_PROBLEM DETAILS_: Below are some entries. Transcribe the lines from the one holding "2階 / 10.57坪" to the one holding "term reputational costs.", inclusive, but not the pictures among them.

_RECORDS TO PROCESS_:
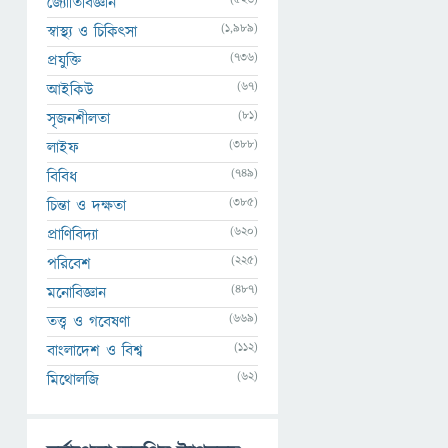
জ্যোতির্বিজ্ঞান
(1,989)
স্বাস্থ্য ও চিকিৎসা
(736)
প্রযুক্তি
(67)
আইকিউ
(81)
সৃজনশীলতা
(388)
লাইফ
(749)
বিবিধ
(385)
চিন্তা ও দক্ষতা
(620)
প্রাণিবিদ্যা
(225)
পরিবেশ
(487)
মনোবিজ্ঞান
(669)
তত্ত্ব ও গবেষণা
(112)
বাংলাদেশ ও বিশ্ব
(62)
মিথোলজি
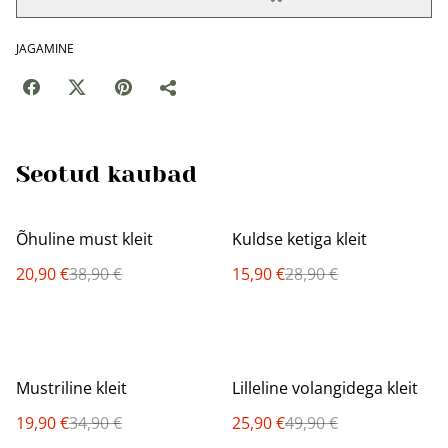
JAGAMINE
Seotud kaubad
%
%
Õhuline must kleit
Kuldse ketiga kleit
20,90 €
38,90 €
15,90 €
28,90 €
%
%
Mustriline kleit
Lilleline volangidega kleit
19,90 €
34,90 €
25,90 €
49,90 €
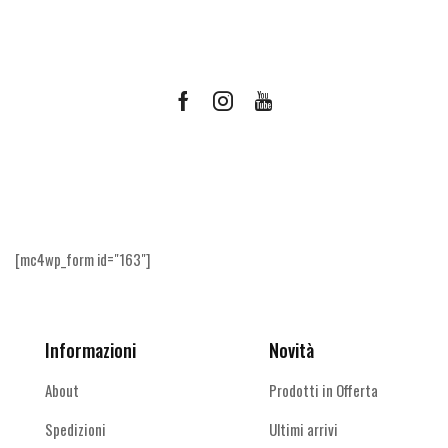
Facebook
Instagram
Youtube
Ricevi le offerte più vantaggiose e molto
altro
[mc4wp_form id="163"]
Informazioni
Novità
About
Prodotti in Offerta
Spedizioni
Ultimi arrivi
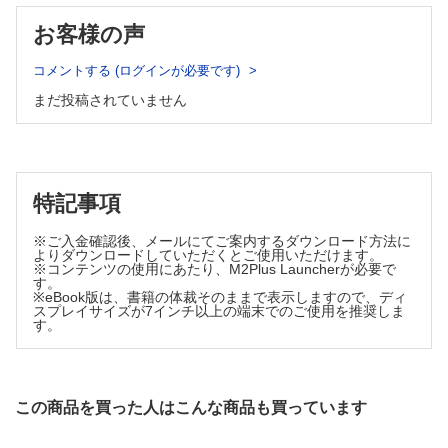
【今月の話題】
お客様の声
冠動脈瘤のはなし……髙橋 啓
【Information】
コメントする (ログインが必要です)
まだ投稿されていません
特記事項
※ご入金確認後、メールにてご案内するダウンロード方法に
よりダウンロードしていただくとご使用いただけます。
※コンテンツの使用にあたり、M2Plus Launcherが必要で
す。
※eBook版は、書籍の体裁そのままで表示しますので、ディ
スプレイサイズが7インチ以上の端末でのご使用を推奨しま
す。
この商品を買った人はこんな商品も買っています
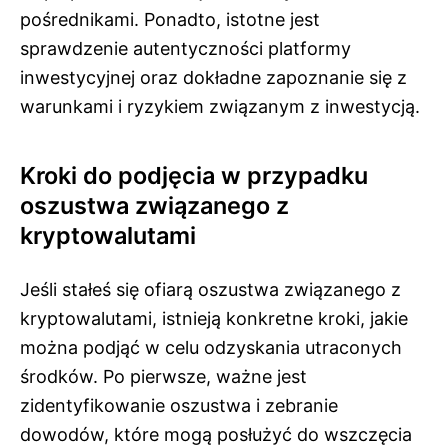
pośrednikami. Ponadto, istotne jest
sprawdzenie autentyczności platformy
inwestycyjnej oraz dokładne zapoznanie się z
warunkami i ryzykiem związanym z inwestycją.
Kroki do podjęcia w przypadku
oszustwa związanego z
kryptowalutami
Jeśli stałeś się ofiarą oszustwa związanego z
kryptowalutami, istnieją konkretne kroki, jakie
można podjąć w celu odzyskania utraconych
środków. Po pierwsze, ważne jest
zidentyfikowanie oszustwa i zebranie
dowodów, które mogą posłużyć do wszczęcia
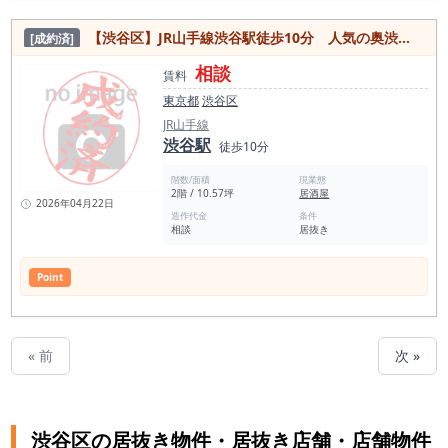
【渋谷区】JR山手線渋谷駅徒歩10分 人気の奥渋エリア！カフェ居抜き物件
[成約済]
相談
賃料
東京都
渋谷区
JR山手線
渋谷駅
徒歩10分
階数/面積
現業態
2階 / 10.57坪
居酒屋
2026年04月22日
造作代金
条件
相談
居抜き
Point
« 前
次 »
渋谷区の居抜き物件・居抜き店舗・店舗物件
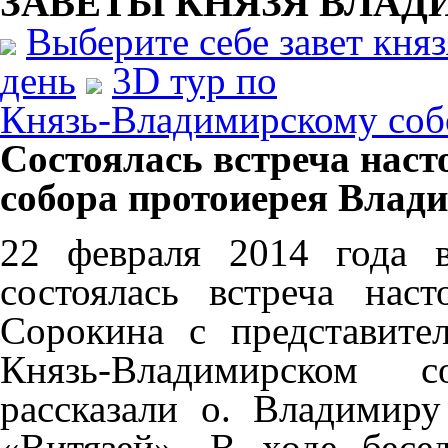
ЗАВЕТЫ КНЯЗЯ
ВЛАД
Выберите себе завет кня
день
3D тур по
Князь-Владимирскому соб
Состоялась встреча нас
собора протоиерея Влад
22 февраля 2014 года 
состоялась встреча нас
Сорокина с представит
Князь-Владимирском с
рассказали о. Владимир
«Витязей». В ходе бесе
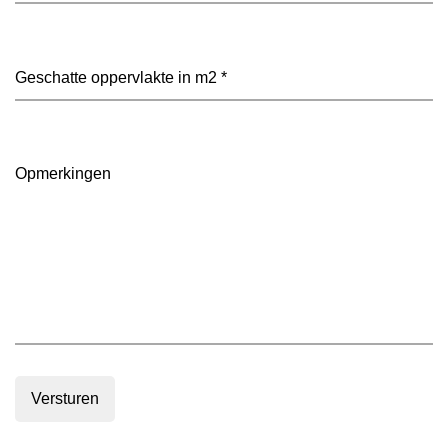
heeft
je
voorkeur?
Geschatte
(Vereist)
oppervlakte
in
m2
(Vereist)
Opmerkingen
Versturen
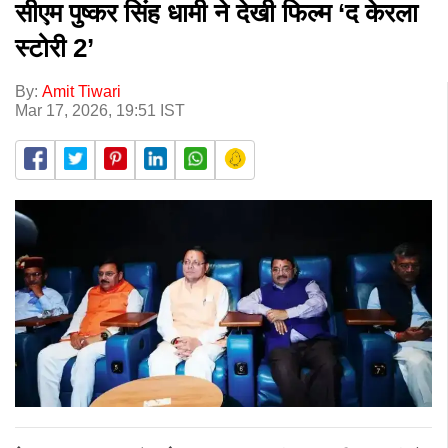
सीएम पुष्कर सिंह धामी ने देखी फिल्म ‘द केरला
स्टोरी 2’
By:
Amit Tiwari
Mar 17, 2026, 19:51 IST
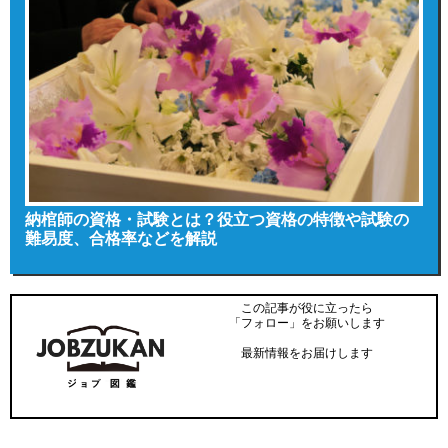
納棺師の資格・試験とは？役立つ資格の特徴や試験の
難易度、合格率などを解説
この記事が役に立ったら
「フォロー」をお願いします
最新情報をお届けします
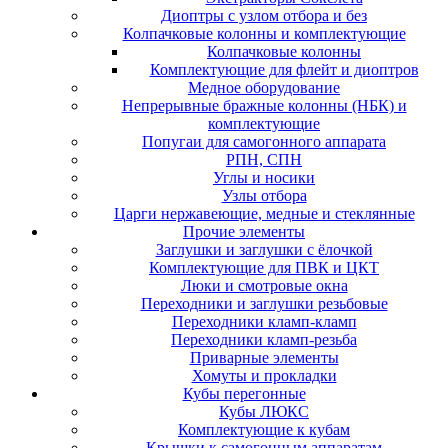
Диоптры с узлом отбора и без
Колпачковые колонны и комплектующие
Колпачковые колонны
Комплектующие для флейт и диоптров
Медное оборудование
Непрерывные бражные колонны (НБК) и
комплектующие
Попугаи для самогонного аппарата
РПН, СПН
Углы и носики
Узлы отбора
Царги нержавеющие, медные и стеклянные
Прочие элементы
Заглушки и заглушки с ёлочкой
Комплектующие для ПВК и ЦКТ
Люки и смотровые окна
Переходники и заглушки резьбовые
Переходники кламп-кламп
Переходники кламп-резьба
Приварные элементы
Хомуты и прокладки
Кубы перегонные
Кубы ЛЮКС
Комплектующие к кубам
Крышки к самогонным аппаратам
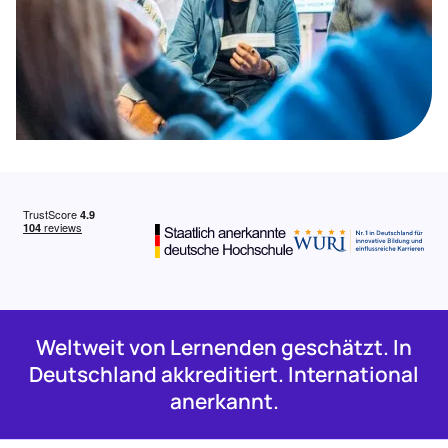
Weltweit von Lernenden geschätzt. In
Deutschland akkreditiert. International
anerkannt.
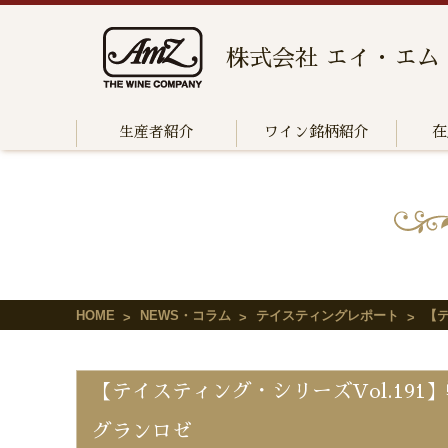
株式会社 エイ・エム
生産者紹介
ワイン銘柄紹介
在
HOME
NEWS・コラム
テイスティングレポート
【
【テイスティング・シリーズVol.19
グランロゼ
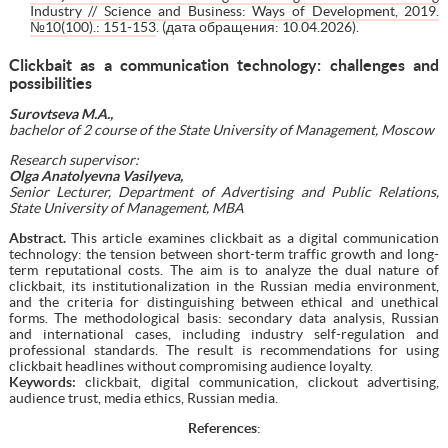
Industry // Science and Business: Ways of Development, 2019.
№10(100).: 151-153
. (дата обращения: 10.04.2026).
Clickbait as a communication technology: challenges and
possibilities
Surovtseva M.A.,
bachelor of 2 course of the
State University of Management, Moscow
Research supervisor:
Olga Anatolyevna Vasilyeva,
Senior Lecturer, Department of Advertising and Public Relations,
State University of Management, MBA
Abstract.
This article examines clickbait as a digital communication
technology: the tension between short-term traffic growth and long-
term reputational costs. The aim is to analyze the dual nature of
clickbait, its institutionalization in the Russian media environment,
and the criteria for distinguishing between ethical and unethical
forms. The methodological basis: secondary data analysis, Russian
and international cases, including industry self-regulation and
professional standards. The result is recommendations for using
clickbait headlines without compromising audience loyalty.
Keywords:
clickbait, digital communication, clickout advertising,
audience trust, media ethics, Russian media.
References
:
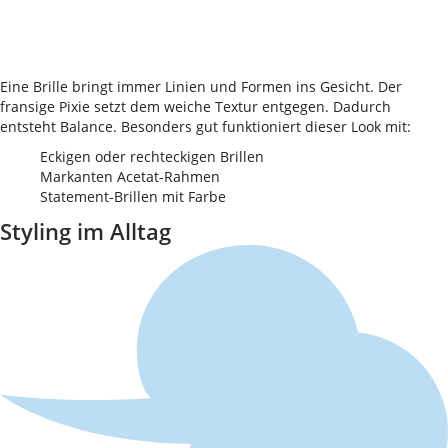
Eine Brille bringt immer Linien und Formen ins Gesicht. Der
fransige Pixie setzt dem weiche Textur entgegen. Dadurch
entsteht Balance. Besonders gut funktioniert dieser Look mit:
Eckigen oder rechteckigen Brillen
Markanten Acetat-Rahmen
Statement-Brillen mit Farbe
Styling im Alltag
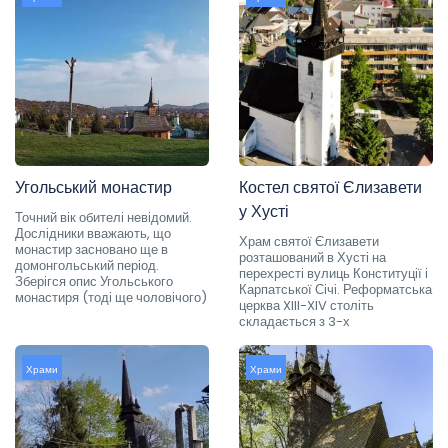
Угольський монастир
Костел святої Єлизавети
у Хусті
Точний вік обителі невідомий.
Дослідники вважають, що
Храм святої Єлизавети
монастир засновано ще в
розташований в Хусті на
домонгольський період.
перехресті вулиць Конституції і
Зберігся опис Угольського
Карпатської Січі. Реформатська
монастиря (тоді ще чоловічого)
церква XIII-XIV століть
складається з 3-х
Храми
Храми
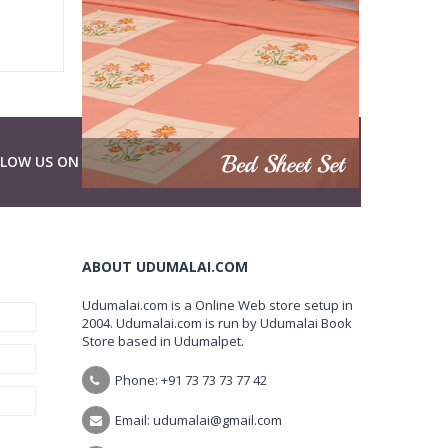
LLOW US ON
ABOUT UDUMALAI.COM
Udumalai.com is a Online Web store setup in
2004. Udumalai.com is run by Udumalai Book
Store based in Udumalpet.
Phone: +91 73 73 73 77 42
Email: udumalai@gmail.com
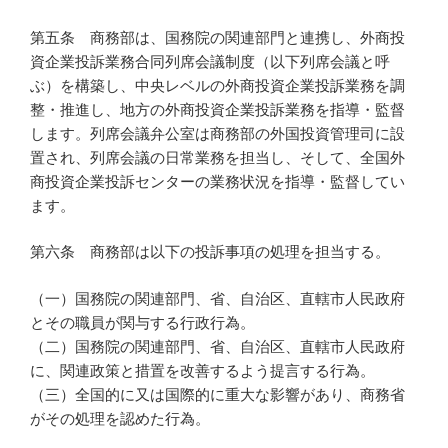
第五条 商務部は、国務院の関連部門と連携し、外商投
資企業投訴業務合同列席会議制度（以下列席会議と呼
ぶ）を構築し、中央レベルの外商投資企業投訴業務を調
整・推進し、地方の外商投資企業投訴業務を指導・監督
します。列席会議弁公室は商務部の外国投資管理司に設
置され、列席会議の日常業務を担当し、そして、全国外
商投資企業投訴センターの業務状況を指導・監督してい
ます。
第六条 商務部は以下の投訴事項の処理を担当する。
（一）国務院の関連部門、省、自治区、直轄市人民政府
とその職員が関与する行政行為。
（二）国務院の関連部門、省、自治区、直轄市人民政府
に、関連政策と措置を改善するよう提言する行為。
（三）全国的に又は国際的に重大な影響があり、商務省
がその処理を認めた行為。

_ANSWER SECTION_:
2階 / 10.57坪
居酒屋
2026年04月22日
造作代金
条件
相談
居抜き
Point
« 前
次 »
渋谷区の居抜き物件・居抜き店舗・店舗物件
ЗАВЕТЫ КНЯЗЯ
ВЛАД
Выберите себе завет кня
день
3D тур по
Князь-Владимирскому соб
Состоялась встреча нас
собора протоиерея Влад
22 февраля 2014 года 
состоялась встреча нас
Сорокина с представит
Князь-Владимирском с
рассказали о. Владимир
«Витязей». В ходе бесе
heeft
je
voorkeur?
Geschatte
(Vereist)
oppervlakte
in
m2
(Vereist)
Opmerkingen
Versturen
सीएम पुष्कर सिंह धामी ने देखी फिल्म ‘द केरला
स्टोरी 2’
By:
Amit Tiwari
Mar 17, 2026, 19:51 IST
納棺師の資格・試験とは？役立つ資格の特徴や試験の
難易度、合格率などを解説
この記事が役に立ったら
「フォロー」をお願いします
最新情報をお届けします
Диоптры с узлом отбора и без
Колпачковые колонны и комплектующие
Колпачковые колонны
Комплектующие для флейт и диоптров
Медное оборудование
Непрерывные бражные колонны (НБК) и
комплектующие
Попугаи для самогонного аппарата
РПН, СПН
Углы и носики
Узлы отбора
Царги нержавеющие, медные и стеклянные
Прочие элементы
Заглушки и заглушки с ёлочкой
Комплектующие для ПВК и ЦКТ
Люки и смотровые окна
Переходники и заглушки резьбовые
Переходники кламп-кламп
Переходники кламп-резьба
Приварные элементы
Хомуты и прокладки
Кубы перегонные
Кубы ЛЮКС
Комплектующие к кубам
Крышки к самогонным аппаратам
Weltweit von Lernenden geschätzt. In
Deutschland akkreditiert. International
anerkannt.
株式会社 エイ・エム
生産者紹介
ワイン銘柄紹介
在
HOME
NEWS・コラム
テイスティングレポート
【
【テイスティング・シリーズVol.19
グランロゼ
Industry // Science and Business: Ways of Development, 2019.
№10(100).: 151-153
. (дата обращения: 10.04.2026).
Clickbait as a communication technology: challenges and
possibilities
Surovtseva M.A.,
bachelor of 2 course of the
State University of Management, Moscow
Research supervisor:
Olga Anatolyevna Vasilyeva,
Senior Lecturer, Department of Advertising and Public Relations,
State University of Management, MBA
Abstract.
This article examines clickbait as a digital communication
technology: the tension between short-term traffic growth and long-
term reputational costs. The aim is to analyze the dual nature of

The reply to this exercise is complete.